ELI5: Computer Fragmentation

Originally Written: 2013-05-24

I was recently asked how to explain Hard Drive Fragmentation in the simplest form possible. I hope you find it helpful.

Think of the information stored on a hard drive kind of like Lego blocks. You have a giant box of them, it’s compacted, all blocks are in one giant square but its colours are grouped. There is a process on the computer that attempts to keep those group of blocks together as you open, edit and deal with the files. But as time goes on, you’re playing with files, editing, saving… etc. There become holes in the original giant block. The data isn’t missing, it’s just been placed in a different location on the giant block of Lego.

Now, to keep things simple, lets just say, there is a mapping service that knows the location of each and every block in the giant square, it knows that the piece on the top actually belongs to the group of pieces in the middle. The problem now begins here, when you first purchase a computer, that giant square of Legos is as a whole, all the coloured groups are together and it’s easy to find everything without searching the map.

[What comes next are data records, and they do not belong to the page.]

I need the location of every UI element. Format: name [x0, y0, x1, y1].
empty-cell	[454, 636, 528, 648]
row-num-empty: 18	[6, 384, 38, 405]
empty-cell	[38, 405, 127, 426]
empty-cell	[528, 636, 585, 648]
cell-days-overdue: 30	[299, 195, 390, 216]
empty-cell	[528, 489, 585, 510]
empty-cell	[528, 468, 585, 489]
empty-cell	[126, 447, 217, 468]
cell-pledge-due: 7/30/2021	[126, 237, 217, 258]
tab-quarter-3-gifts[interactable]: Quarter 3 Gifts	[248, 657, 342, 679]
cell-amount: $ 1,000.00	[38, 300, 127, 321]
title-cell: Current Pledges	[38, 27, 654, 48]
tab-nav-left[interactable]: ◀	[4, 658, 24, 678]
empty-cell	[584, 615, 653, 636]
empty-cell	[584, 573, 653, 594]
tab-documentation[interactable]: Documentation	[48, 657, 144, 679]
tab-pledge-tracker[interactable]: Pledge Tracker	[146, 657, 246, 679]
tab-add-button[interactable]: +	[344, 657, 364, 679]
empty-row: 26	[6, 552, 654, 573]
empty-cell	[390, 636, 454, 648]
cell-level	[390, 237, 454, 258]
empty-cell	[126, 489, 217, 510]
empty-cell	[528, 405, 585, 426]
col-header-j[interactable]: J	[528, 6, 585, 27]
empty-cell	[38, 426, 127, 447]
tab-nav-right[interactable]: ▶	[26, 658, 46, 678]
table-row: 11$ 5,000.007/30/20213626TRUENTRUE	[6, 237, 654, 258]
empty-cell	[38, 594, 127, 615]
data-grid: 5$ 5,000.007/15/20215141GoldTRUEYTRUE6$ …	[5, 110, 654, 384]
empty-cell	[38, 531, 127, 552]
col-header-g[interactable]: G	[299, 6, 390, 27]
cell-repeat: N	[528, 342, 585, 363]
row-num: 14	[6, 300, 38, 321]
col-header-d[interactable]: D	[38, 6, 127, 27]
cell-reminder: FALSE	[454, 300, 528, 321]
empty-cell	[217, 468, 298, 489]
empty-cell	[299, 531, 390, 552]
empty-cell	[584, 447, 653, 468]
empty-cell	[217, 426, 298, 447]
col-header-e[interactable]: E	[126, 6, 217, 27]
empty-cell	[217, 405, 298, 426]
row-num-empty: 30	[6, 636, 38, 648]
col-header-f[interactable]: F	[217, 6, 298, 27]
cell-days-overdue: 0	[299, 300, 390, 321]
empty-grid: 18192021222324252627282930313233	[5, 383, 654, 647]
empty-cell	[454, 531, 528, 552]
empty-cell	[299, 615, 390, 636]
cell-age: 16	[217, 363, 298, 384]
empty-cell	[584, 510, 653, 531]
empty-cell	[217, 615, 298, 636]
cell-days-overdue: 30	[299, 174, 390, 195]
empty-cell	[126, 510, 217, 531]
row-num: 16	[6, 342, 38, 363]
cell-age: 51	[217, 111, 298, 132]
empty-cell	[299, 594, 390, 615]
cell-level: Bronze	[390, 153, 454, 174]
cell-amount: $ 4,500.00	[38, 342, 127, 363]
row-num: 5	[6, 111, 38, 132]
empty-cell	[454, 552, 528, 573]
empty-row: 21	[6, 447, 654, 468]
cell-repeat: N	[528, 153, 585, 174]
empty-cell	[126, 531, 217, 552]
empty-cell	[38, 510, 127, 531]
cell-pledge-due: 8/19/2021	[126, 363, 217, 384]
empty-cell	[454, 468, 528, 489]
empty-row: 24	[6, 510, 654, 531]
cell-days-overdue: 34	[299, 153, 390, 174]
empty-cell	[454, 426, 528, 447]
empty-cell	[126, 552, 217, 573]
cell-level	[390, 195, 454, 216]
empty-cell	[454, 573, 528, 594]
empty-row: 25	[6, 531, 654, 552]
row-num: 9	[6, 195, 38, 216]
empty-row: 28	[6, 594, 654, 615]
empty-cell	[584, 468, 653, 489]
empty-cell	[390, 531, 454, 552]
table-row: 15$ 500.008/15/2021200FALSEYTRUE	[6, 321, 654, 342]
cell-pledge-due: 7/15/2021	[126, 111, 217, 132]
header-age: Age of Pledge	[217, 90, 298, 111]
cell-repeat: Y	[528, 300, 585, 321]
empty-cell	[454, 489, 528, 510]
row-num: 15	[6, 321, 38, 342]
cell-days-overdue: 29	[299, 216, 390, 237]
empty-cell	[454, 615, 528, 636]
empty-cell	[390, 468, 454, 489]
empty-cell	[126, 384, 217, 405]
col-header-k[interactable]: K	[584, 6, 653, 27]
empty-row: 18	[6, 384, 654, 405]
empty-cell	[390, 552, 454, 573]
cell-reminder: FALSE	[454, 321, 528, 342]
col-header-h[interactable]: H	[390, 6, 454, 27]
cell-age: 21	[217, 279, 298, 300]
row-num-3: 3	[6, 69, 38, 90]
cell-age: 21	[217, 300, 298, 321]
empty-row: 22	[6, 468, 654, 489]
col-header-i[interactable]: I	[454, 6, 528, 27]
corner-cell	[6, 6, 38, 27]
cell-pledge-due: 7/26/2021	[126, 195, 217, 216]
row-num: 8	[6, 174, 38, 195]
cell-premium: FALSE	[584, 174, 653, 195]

But as time goes on, more and more pieces end up in other locations, and now the processor on the hard drive needs to view the map more and more often, travel to the location, grab the data and then look for the next piece.

This wait time we call seek, the time required for the read/write head in the hard drive to find and get the data. What happens after years of usage is those blocks get continually scattered and more and more map viewing is required. Eventually, it leads to a slower computer because the hard drive is spending a huge amount of time looking for data all over the place.

This entire process is called Fragmentation, To deal with fragmentation, all operating systems have some type of application that Defragments the data, basically it reorganizes the data, physically on the hard drive itself, so that the giant square of Lego is as reorganized as possible, grouping colours back together and such.

A typical sign of fragmentation is when a computer takes 10-15minutes to start up and while it’s doing that, you hear the hard drive just going bananas with clicks and clacks. Those clicks and clacks are the read/write head bouncing all over the place looking for the data it needs. Sometimes defragmenting isn’t enough, try as you might, if it’s bad enough, the only possible solution is, copy the personal data off, reformat and start fresh. Quite often that freshness can pick a machine back up from the dead.

Obviously fragmentation isn’t the only thing that’ll slow a computers start time down, someone that has 19 billion things starting with the computer certainly does not help. All those toolbars, bing, google, yahoo ..etc all have hidden things that launch in the background, slowing down the start time even more. But fragmentation can easily play a huge role in that.